◆ WHAT THE TASK REQUIRES
Please retype the records below exactly, from the first line down to and including the line with "What do you see at coordinates (758, 677)".

Dataset entries
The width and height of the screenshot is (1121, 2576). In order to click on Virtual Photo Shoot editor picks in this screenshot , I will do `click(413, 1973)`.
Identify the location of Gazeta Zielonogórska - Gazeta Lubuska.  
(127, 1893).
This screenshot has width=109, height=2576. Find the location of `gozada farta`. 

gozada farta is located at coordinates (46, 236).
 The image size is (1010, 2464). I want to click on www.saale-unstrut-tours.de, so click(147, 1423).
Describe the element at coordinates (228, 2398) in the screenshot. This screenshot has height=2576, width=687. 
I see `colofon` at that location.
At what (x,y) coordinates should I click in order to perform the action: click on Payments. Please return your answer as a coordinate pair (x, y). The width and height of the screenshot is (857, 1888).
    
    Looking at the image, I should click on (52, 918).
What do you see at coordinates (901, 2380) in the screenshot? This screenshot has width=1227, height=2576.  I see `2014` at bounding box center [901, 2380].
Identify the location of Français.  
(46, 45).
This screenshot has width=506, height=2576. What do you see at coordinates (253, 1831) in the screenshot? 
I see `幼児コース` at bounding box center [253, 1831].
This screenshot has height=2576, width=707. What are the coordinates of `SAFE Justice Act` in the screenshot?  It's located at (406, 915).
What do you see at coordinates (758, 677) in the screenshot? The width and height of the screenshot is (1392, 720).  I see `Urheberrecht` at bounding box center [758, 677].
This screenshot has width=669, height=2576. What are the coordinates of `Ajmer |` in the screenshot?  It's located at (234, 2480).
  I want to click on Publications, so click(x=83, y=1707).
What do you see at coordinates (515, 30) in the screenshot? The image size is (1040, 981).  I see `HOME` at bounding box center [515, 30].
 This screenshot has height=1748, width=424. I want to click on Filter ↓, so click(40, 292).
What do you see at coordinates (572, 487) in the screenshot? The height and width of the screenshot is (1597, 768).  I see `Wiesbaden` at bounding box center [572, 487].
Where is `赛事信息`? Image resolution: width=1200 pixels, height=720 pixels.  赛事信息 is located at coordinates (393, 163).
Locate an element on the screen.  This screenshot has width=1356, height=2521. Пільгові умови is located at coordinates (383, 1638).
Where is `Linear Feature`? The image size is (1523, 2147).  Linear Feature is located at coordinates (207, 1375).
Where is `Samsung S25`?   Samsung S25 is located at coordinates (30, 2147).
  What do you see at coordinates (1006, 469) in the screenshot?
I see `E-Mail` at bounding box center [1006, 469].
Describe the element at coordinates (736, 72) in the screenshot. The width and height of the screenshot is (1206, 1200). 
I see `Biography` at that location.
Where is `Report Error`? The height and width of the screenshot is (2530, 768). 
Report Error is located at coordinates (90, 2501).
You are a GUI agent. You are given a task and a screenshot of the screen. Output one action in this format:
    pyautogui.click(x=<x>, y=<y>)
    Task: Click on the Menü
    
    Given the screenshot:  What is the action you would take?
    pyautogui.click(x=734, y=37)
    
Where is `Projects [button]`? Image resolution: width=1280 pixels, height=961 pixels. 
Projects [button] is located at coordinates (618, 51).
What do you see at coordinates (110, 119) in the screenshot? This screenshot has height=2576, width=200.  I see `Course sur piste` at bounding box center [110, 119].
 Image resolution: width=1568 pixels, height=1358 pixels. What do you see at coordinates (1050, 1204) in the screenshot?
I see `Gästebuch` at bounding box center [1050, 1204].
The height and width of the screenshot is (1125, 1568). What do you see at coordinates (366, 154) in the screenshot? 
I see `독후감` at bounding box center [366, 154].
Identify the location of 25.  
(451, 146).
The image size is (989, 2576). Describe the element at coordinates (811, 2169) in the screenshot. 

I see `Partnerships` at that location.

◆ EXPECTED OUTPUT
The width and height of the screenshot is (1121, 2576). In order to click on Virtual Photo Shoot editor picks in this screenshot , I will do `click(413, 1973)`.
Identify the location of Gazeta Zielonogórska - Gazeta Lubuska.  
(127, 1893).
This screenshot has width=109, height=2576. Find the location of `gozada farta`. 

gozada farta is located at coordinates (46, 236).
 The image size is (1010, 2464). I want to click on www.saale-unstrut-tours.de, so click(147, 1423).
Describe the element at coordinates (228, 2398) in the screenshot. This screenshot has height=2576, width=687. 
I see `colofon` at that location.
At what (x,y) coordinates should I click in order to perform the action: click on Payments. Please return your answer as a coordinate pair (x, y). The width and height of the screenshot is (857, 1888).
    
    Looking at the image, I should click on (52, 918).
What do you see at coordinates (901, 2380) in the screenshot? This screenshot has width=1227, height=2576.  I see `2014` at bounding box center [901, 2380].
Identify the location of Français.  
(46, 45).
This screenshot has width=506, height=2576. What do you see at coordinates (253, 1831) in the screenshot? 
I see `幼児コース` at bounding box center [253, 1831].
This screenshot has height=2576, width=707. What are the coordinates of `SAFE Justice Act` in the screenshot?  It's located at (406, 915).
What do you see at coordinates (758, 677) in the screenshot? The width and height of the screenshot is (1392, 720).  I see `Urheberrecht` at bounding box center [758, 677].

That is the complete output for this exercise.